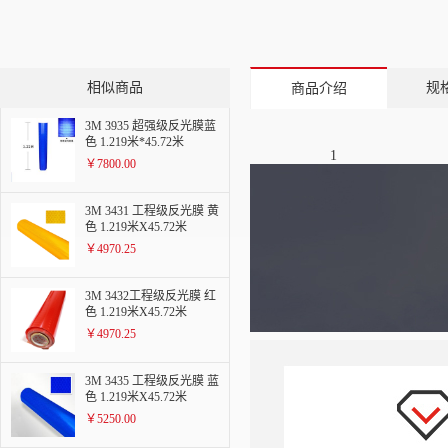
相似商品
规
商品介绍
3M 3935 超强级反光膜蓝
色 1.219米*45.72米
1
￥7800.00
3M 3431 工程级反光膜 黄
色 1.219米X45.72米
￥4970.25
3M 3432工程级反光膜 红
色 1.219米X45.72米
￥4970.25
3M 3435 工程级反光膜 蓝
色 1.219米X45.72米
￥5250.00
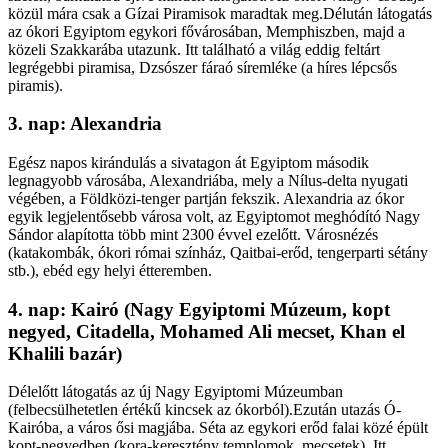
közül mára csak a Gízai Piramisok maradtak meg.Délután látogatás
az ókori Egyiptom egykori fővárosában, Memphiszben, majd a
közeli Szakkarába utazunk. Itt található a világ eddig feltárt
legrégebbi piramisa, Dzsószer fáraó síremléke (a híres lépcsős
piramis).
3. nap: Alexandria
Egész napos kirándulás a sivatagon át Egyiptom második
legnagyobb városába, Alexandriába, mely a Nílus-delta nyugati
végében, a Földközi-tenger partján fekszik. Alexandria az ókor
egyik legjelentősebb városa volt, az Egyiptomot meghódító Nagy
Sándor alapította több mint 2300 évvel ezelőtt. Városnézés
(katakombák, ókori római színház, Qaitbai-erőd, tengerparti sétány
stb.), ebéd egy helyi étteremben.
4. nap: Kairó (Nagy Egyiptomi Múzeum, kopt
negyed, Citadella, Mohamed Ali mecset, Khan el
Khalili bazár)
Délelőtt látogatás az új Nagy Egyiptomi Múzeumban
(felbecsülhetetlen értékű kincsek az ókorból).Ezután utazás Ó-
Kairóba, a város ősi magjába. Séta az egykori erőd falai közé épült
kopt-negyedben (kora-keresztény templomok, mecsetek). Itt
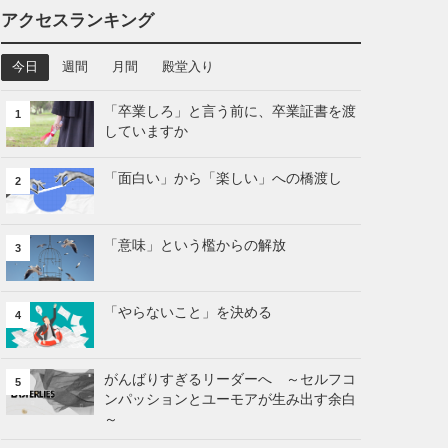
アクセスランキング
今日
週間
月間
殿堂入り
「卒業しろ」と言う前に、卒業証書を渡
1
していますか
「面白い」から「楽しい」への橋渡し
2
「意味」という檻からの解放
3
「やらないこと」を決める
4
がんばりすぎるリーダーへ ～セルフコ
5
ンパッションとユーモアが生み出す余白
～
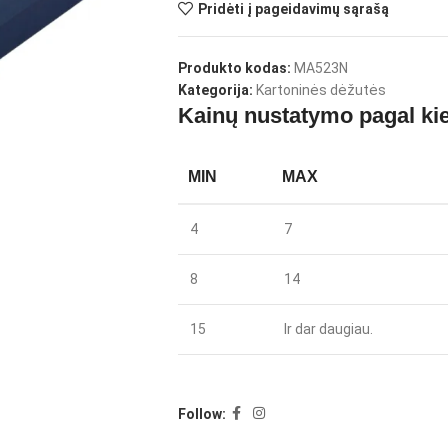
Pridėti į pageidavimų sąrašą
Produkto kodas:
MA523N
Kategorija:
Kartoninės dėžutės
Kainų nustatymo pagal kie
MIN
MAX
4
7
8
14
15
Ir dar daugiau.
Follow:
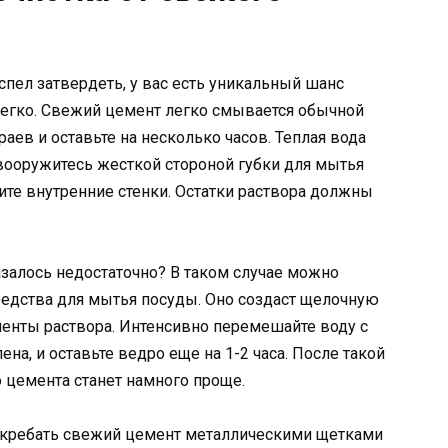
спел затвердеть, у вас есть уникальный шанс
егко. Свежий цемент легко смывается обычной
раев и оставьте на несколько часов. Теплая вода
 вооружитесь жесткой стороной губки для мытья
те внутренние стенки. Остатки раствора должны
азалось недостаточно? В таком случае можно
редства для мытья посуды. Оно создаст щелочную
ненты раствора. Интенсивно перемешайте воду с
а, и оставьте ведро еще на 1-2 часа. После такой
 цемента станет намного проще.
скребать свежий цемент металлическими щетками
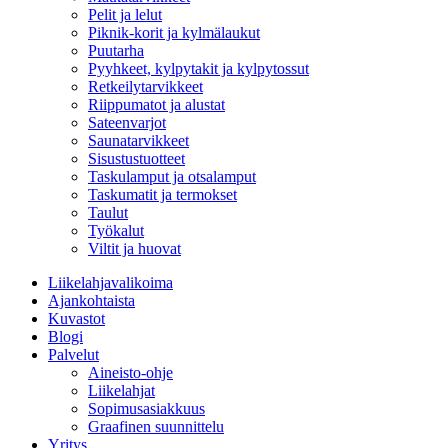
Pelit ja lelut
Piknik-korit ja kylmälaukut
Puutarha
Pyyhkeet, kylpytakit ja kylpytossut
Retkeilytarvikkeet
Riippumatot ja alustat
Sateenvarjot
Saunatarvikkeet
Sisustustuotteet
Taskulamput ja otsalamput
Taskumatit ja termokset
Taulut
Työkalut
Viltit ja huovat
Liikelahjavalikoima
Ajankohtaista
Kuvastot
Blogi
Palvelut
Aineisto-ohje
Liikelahjat
Sopimusasiakkuus
Graafinen suunnittelu
Yritys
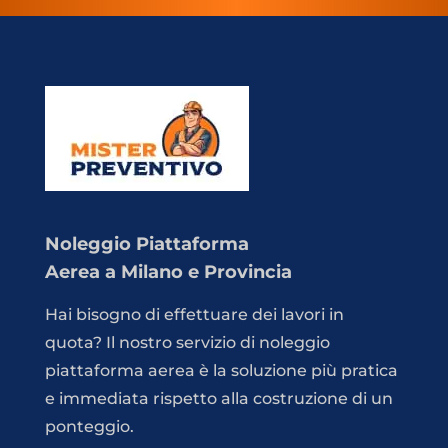
Noleggio Piattaforma
Aerea a Milano e Provincia
Hai bisogno di effettuare dei lavori in
quota? Il nostro servizio di noleggio
piattaforma aerea è la soluzione più pratica
e immediata rispetto alla costruzione di un
ponteggio.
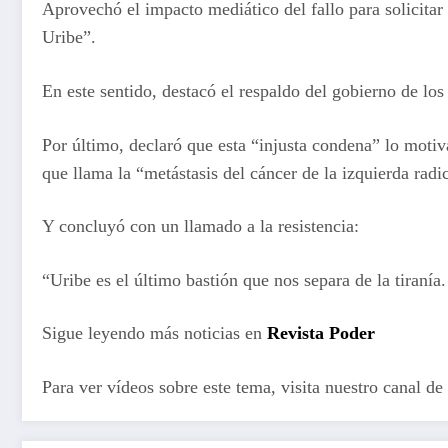
Aprovechó el impacto mediático del fallo para solicitar 
Uribe”.
En este sentido, destacó el respaldo del gobierno de l
Por último, declaró que esta “injusta condena” lo motiva
que llama la “metástasis del cáncer de la izquierda radic
Y concluyó con un llamado a la resistencia:
“Uribe es el último bastión que nos separa de la tiraní
Sigue leyendo más noticias en
Revista Poder
Para ver vídeos sobre este tema, visita nuestro canal de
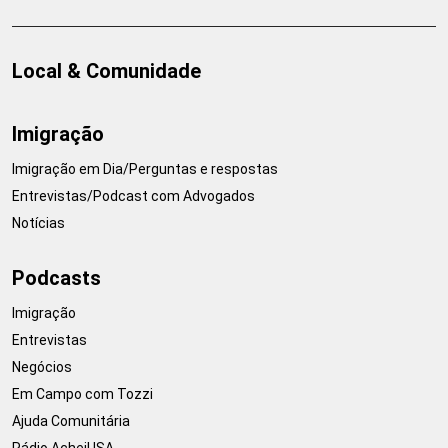
Local & Comunidade
Imigração
Imigração em Dia/Perguntas e respostas
Entrevistas/Podcast com Advogados
Notícias
Podcasts
Imigração
Entrevistas
Negócios
Em Campo com Tozzi
Ajuda Comunitária
Rádio AcheiUSA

-=-=-

— WHAT YOU HAVE TO DO —
Please quote exactly the run of lines that starts the entries and ends at the line containing "Viltit ja huovat", leaving out every picture.

— TASK OUTPUT —
相似商品
规
商品介绍
3M 3935 超强级反光膜蓝
色 1.219米*45.72米
1
￥7800.00
3M 3431 工程级反光膜 黄
色 1.219米X45.72米
￥4970.25
3M 3432工程级反光膜 红
色 1.219米X45.72米
￥4970.25
3M 3435 工程级反光膜 蓝
色 1.219米X45.72米
￥5250.00
közül mára csak a Gízai Piramisok maradtak meg.Délután látogatás
az ókori Egyiptom egykori fővárosában, Memphiszben, majd a
közeli Szakkarába utazunk. Itt található a világ eddig feltárt
legrégebbi piramisa, Dzsószer fáraó síremléke (a híres lépcsős
piramis).
3. nap: Alexandria
Egész napos kirándulás a sivatagon át Egyiptom második
legnagyobb városába, Alexandriába, mely a Nílus-delta nyugati
végében, a Földközi-tenger partján fekszik. Alexandria az ókor
egyik legjelentősebb városa volt, az Egyiptomot meghódító Nagy
Sándor alapította több mint 2300 évvel ezelőtt. Városnézés
(katakombák, ókori római színház, Qaitbai-erőd, tengerparti sétány
stb.), ebéd egy helyi étteremben.
4. nap: Kairó (Nagy Egyiptomi Múzeum, kopt
negyed, Citadella, Mohamed Ali mecset, Khan el
Khalili bazár)
Délelőtt látogatás az új Nagy Egyiptomi Múzeumban
(felbecsülhetetlen értékű kincsek az ókorból).Ezután utazás Ó-
Kairóba, a város ősi magjába. Séta az egykori erőd falai közé épült
kopt-negyedben (kora-keresztény templomok, mecsetek). Itt
アクセスランキング
今日
週間
月間
殿堂入り
「卒業しろ」と言う前に、卒業証書を渡
1
していますか
「面白い」から「楽しい」への橋渡し
2
「意味」という檻からの解放
3
「やらないこと」を決める
4
がんばりすぎるリーダーへ ～セルフコ
5
ンパッションとユーモアが生み出す余白
～
Pridėti į pageidavimų sąrašą
Produkto kodas:
MA523N
Kategorija:
Kartoninės dėžutės
Kainų nustatymo pagal kie
MIN
MAX
4
7
8
14
15
Ir dar daugiau.
Follow:
спел затвердеть, у вас есть уникальный шанс
егко. Свежий цемент легко смывается обычной
раев и оставьте на несколько часов. Теплая вода
 вооружитесь жесткой стороной губки для мытья
те внутренние стенки. Остатки раствора должны
азалось недостаточно? В таком случае можно
редства для мытья посуды. Оно создаст щелочную
ненты раствора. Интенсивно перемешайте воду с
а, и оставьте ведро еще на 1-2 часа. После такой
 цемента станет намного проще.
скребать свежий цемент металлическими щетками
Pelit ja lelut
Piknik-korit ja kylmälaukut
Puutarha
Pyyhkeet, kylpytakit ja kylpytossut
Retkeilytarvikkeet
Riippumatot ja alustat
Sateenvarjot
Saunatarvikkeet
Sisustustuotteet
Taskulamput ja otsalamput
Taskumatit ja termokset
Taulut
Työkalut
Viltit ja huovat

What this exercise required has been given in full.